Includes proposed utility rate, transit fee hikes

Columbia City Council to have second...

COLUMBIA, Mo. - This month, the Columbia City Council will need to make a decision regarding City Manager Mike Matthes' proposed budget for fiscal year 2018.

Some proposed suggestions have drawn questions and criticism from council members and the general public.

First, the proposed budget recommends raising paratransit fees from $2 to $3 and eliminating three routes with the lowest ridership: pink, light green and dark green.

The Public Works Department is also proposing cutting bus service for events such as Roots N' Blues and the True/False Film Festival, saving the department about $20,000.

Many departments are suffering revenue shortfalls due to low sales tax growth.

At their work session on the budget two weeks ago, council members discussed alternatives to cutting the bus routes. By the end of the discussion, most said they were leaning toward a flex system. 

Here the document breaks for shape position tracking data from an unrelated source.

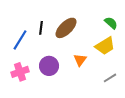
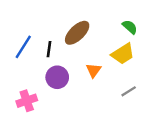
black line: (41, 28) -> (49, 49), moved
pink cross: (20, 72) -> (27, 101), moved

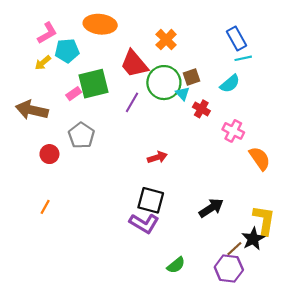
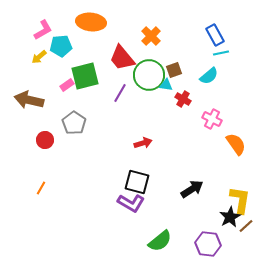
cyan triangle: (183, 94) -> (166, 85), turned -40
brown line: (234, 249) -> (246, 226), moved
green semicircle: (176, 265) -> (160, 241), size x1.4

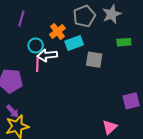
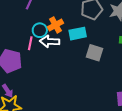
orange cross: (57, 31) -> (56, 25), moved
pink line: (37, 65) -> (30, 43), moved

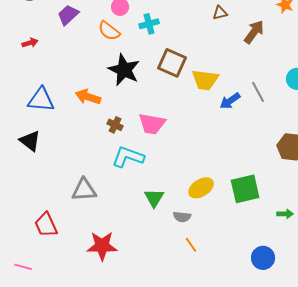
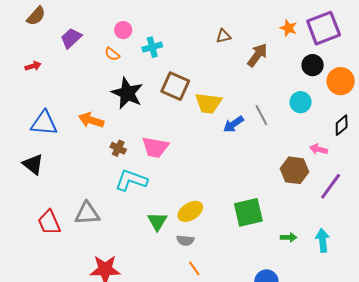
orange semicircle: (109, 31) -> (112, 54), size x0.7
yellow ellipse: (201, 188) -> (190, 211), moved
red trapezoid: (46, 225) -> (49, 222), moved

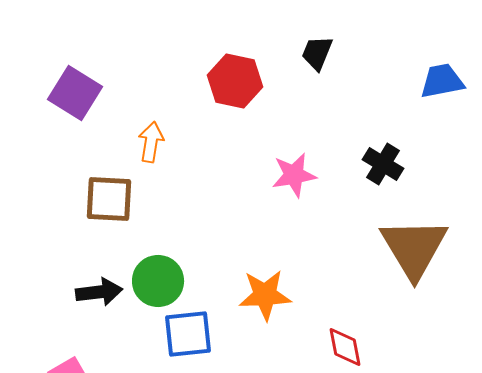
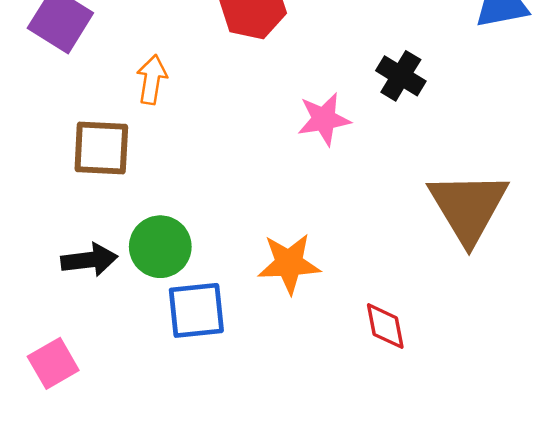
black cross: (383, 164) -> (401, 76), moved

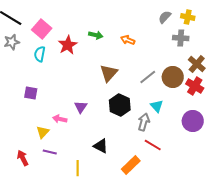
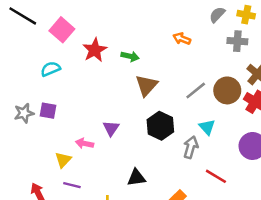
green arrow: (96, 35) -> (130, 56), moved
orange arrow: (128, 40) -> (182, 39), moved
gray star: (12, 42) -> (24, 113), moved
cyan semicircle: (40, 54) -> (51, 69), moved, turned 56
red line: (153, 145) -> (216, 176), moved
black triangle: (101, 146) -> (136, 178), turned -35

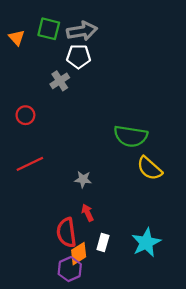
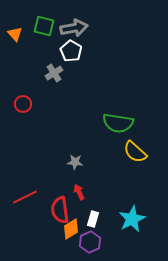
white pentagon: (79, 56) -> (71, 51), turned 30
red line: (30, 164) -> (25, 197), moved
purple hexagon: (70, 269) -> (90, 242), moved

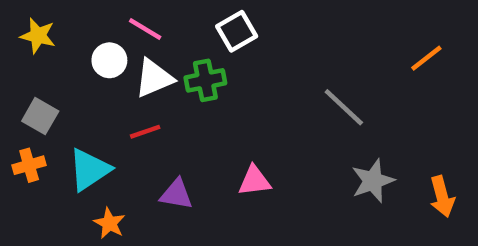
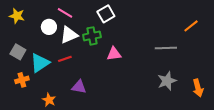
gray line: (344, 107) -> (166, 48), moved, turned -45
orange cross: (29, 165) -> (22, 80), moved
cyan triangle: (89, 170) -> (40, 63), moved
pink triangle: (254, 181) -> (114, 54), moved

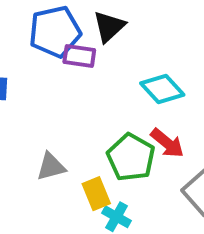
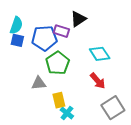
blue pentagon: (55, 32) -> (44, 38), moved
green pentagon: (131, 157) -> (58, 63), moved

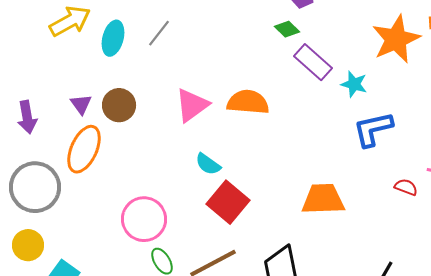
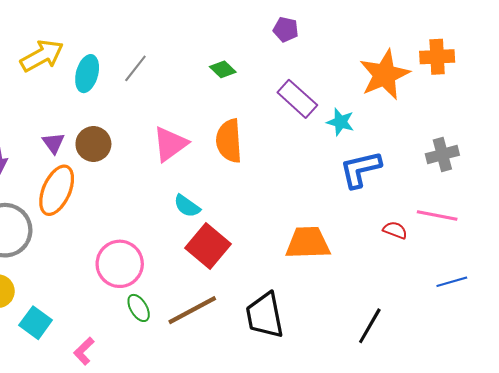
green diamond: (287, 29) -> (223, 69), moved
orange semicircle: (248, 102) -> (229, 141), turned -99

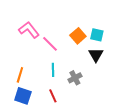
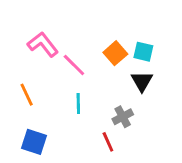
orange line: (20, 75) -> (27, 95), moved, turned -42
gray cross: (75, 78) -> (123, 117), moved
red line: (53, 96) -> (108, 142), moved

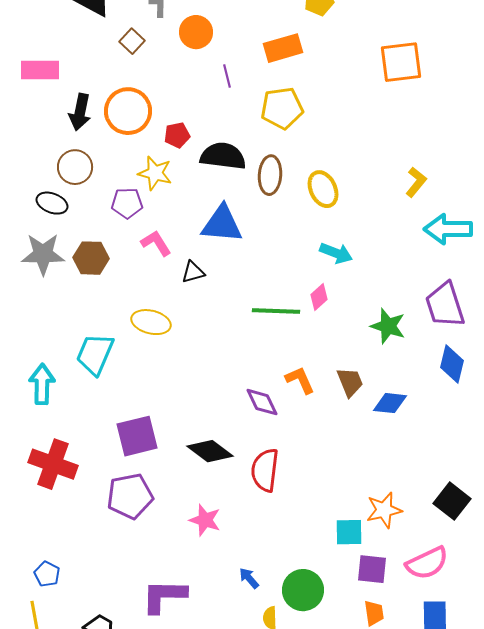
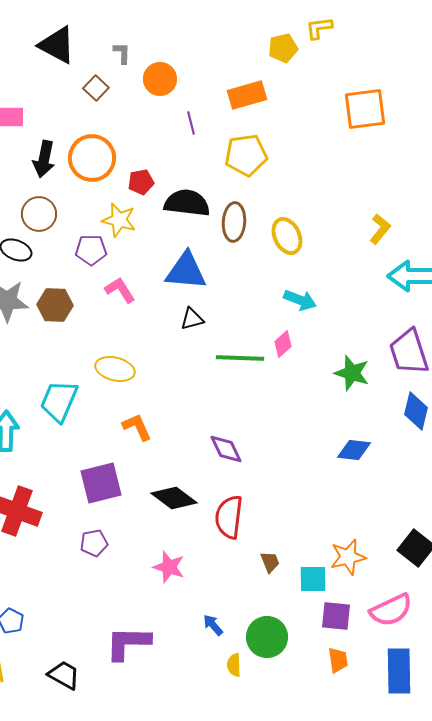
black triangle: (193, 272) -> (192, 319), moved
orange L-shape: (300, 380) -> (137, 427), moved
brown trapezoid: (350, 382) -> (270, 562), moved, size x0.7
purple pentagon: (130, 496) -> (94, 543), size x0.6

"I'm uncomfortable with cutting service," said Ward 4 Councilman Ian Thomas at the meeting. "Although those three routes have low ridership, the people that are riding it really need it and it's going to cause chaos in their lives and further undermine our efforts to move toward the transit service we want."

By implementing a flex system, the service would be on demand. Exact details need to be worked out, but someone who needs a ride could call a number and then a van would show up to take them to another bus route.

Cheryl Price, chair of the Public Transit Advisory Commission, said that she hopes the council will consider not increasing the fares a whole dollar. She also recommended the flex system.

The Utilities Department also proposed utility hikes across the board. Some council members were concerned about the increases to water and electricity rates, which have not been approved in some capacity by voters.

According to the department's director, Tad Johnson, it needs to raise the water rate to pay for planned capital improvement projects. The water revenue goes into the department's cash reserve when the city isn't paying back loans on a bond.

Mayor Brian Treece said he didn't think it was appropriate for the city to ask customers to pay more to help the department "stockpile cash."

Ward 2 Councilman Mike Trapp said he thought the department needed the money because if it didn't have the money right away, it would have to postpone those improvement projects, which would make them more expensive. 

"We'll deplete our cash reserves, which could jeopardize our bond rating," he said.

Thomas said he had concerns about cost-burden inequities between current and future customers as well as between low-usage residential customers and higher-usage commercial customers.

Ward 6 Councilwoman Betsy Peters said in an email that she thought it was a complicated issue and planned to continue studying the recommendations and questions if needed.

"Hopefully between the information the city provides and the questions from citizens, we can make a well-founded decision regarding this potential rate increase," she said. 

The council will discuss these issues as well as other budget proposals at Tuesday night's council meeting. The public is welcome to make comments on any of the proposals listed for public hearing.